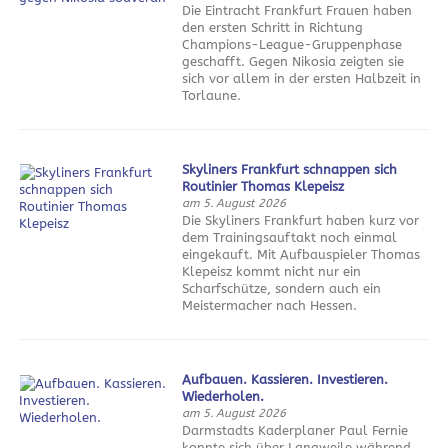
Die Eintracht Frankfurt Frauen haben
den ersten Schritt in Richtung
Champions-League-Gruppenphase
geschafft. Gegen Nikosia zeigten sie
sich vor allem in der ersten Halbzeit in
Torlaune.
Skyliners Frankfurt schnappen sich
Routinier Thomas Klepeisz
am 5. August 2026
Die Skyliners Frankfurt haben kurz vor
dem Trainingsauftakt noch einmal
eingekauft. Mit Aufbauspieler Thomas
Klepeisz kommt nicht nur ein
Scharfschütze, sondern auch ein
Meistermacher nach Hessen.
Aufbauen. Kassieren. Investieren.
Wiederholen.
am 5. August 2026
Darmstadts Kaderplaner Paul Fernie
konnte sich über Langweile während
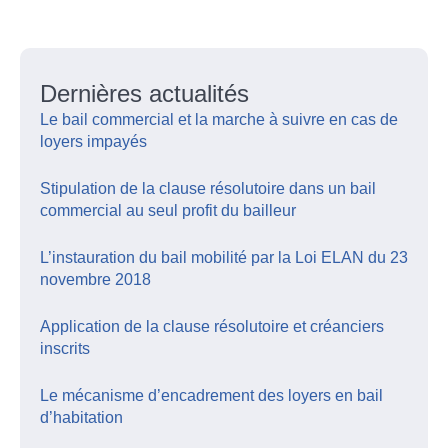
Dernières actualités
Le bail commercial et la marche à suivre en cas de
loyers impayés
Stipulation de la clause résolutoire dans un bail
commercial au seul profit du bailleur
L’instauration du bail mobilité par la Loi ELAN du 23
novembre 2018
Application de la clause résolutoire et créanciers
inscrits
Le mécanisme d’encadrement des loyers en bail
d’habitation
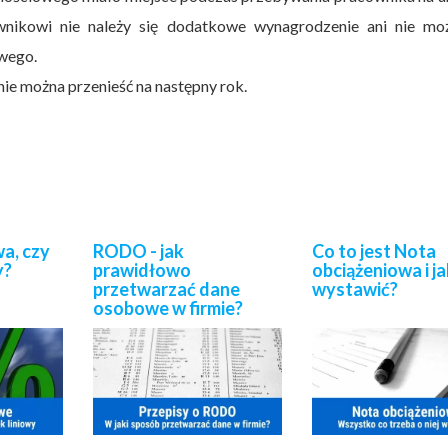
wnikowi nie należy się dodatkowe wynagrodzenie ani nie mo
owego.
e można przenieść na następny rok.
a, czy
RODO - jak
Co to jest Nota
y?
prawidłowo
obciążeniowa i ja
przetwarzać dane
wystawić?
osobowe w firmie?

▶ **PROBLEM TO WORK ON**: Retype the listing exactly. Leave the pictures out.

▶ **WRITTEN REPLY**:
Die Eintracht Frankfurt Frauen haben
den ersten Schritt in Richtung
Champions-League-Gruppenphase
geschafft. Gegen Nikosia zeigten sie
sich vor allem in der ersten Halbzeit in
Torlaune.
Skyliners Frankfurt schnappen sich
Routinier Thomas Klepeisz
am 5. August 2026
Die Skyliners Frankfurt haben kurz vor
dem Trainingsauftakt noch einmal
eingekauft. Mit Aufbauspieler Thomas
Klepeisz kommt nicht nur ein
Scharfschütze, sondern auch ein
Meistermacher nach Hessen.
Aufbauen. Kassieren. Investieren.
Wiederholen.
am 5. August 2026
Darmstadts Kaderplaner Paul Fernie
konnte sich über Langweile während
Dernières actualités
Le bail commercial et la marche à suivre en cas de
loyers impayés
Stipulation de la clause résolutoire dans un bail
commercial au seul profit du bailleur
L’instauration du bail mobilité par la Loi ELAN du 23
novembre 2018
Application de la clause résolutoire et créanciers
inscrits
Le mécanisme d’encadrement des loyers en bail
d’habitation
wnikowi nie należy się dodatkowe wynagrodzenie ani nie mo
owego.
e można przenieść na następny rok.
a, czy
RODO - jak
Co to jest Nota
y?
prawidłowo
obciążeniowa i ja
przetwarzać dane
wystawić?
osobowe w firmie?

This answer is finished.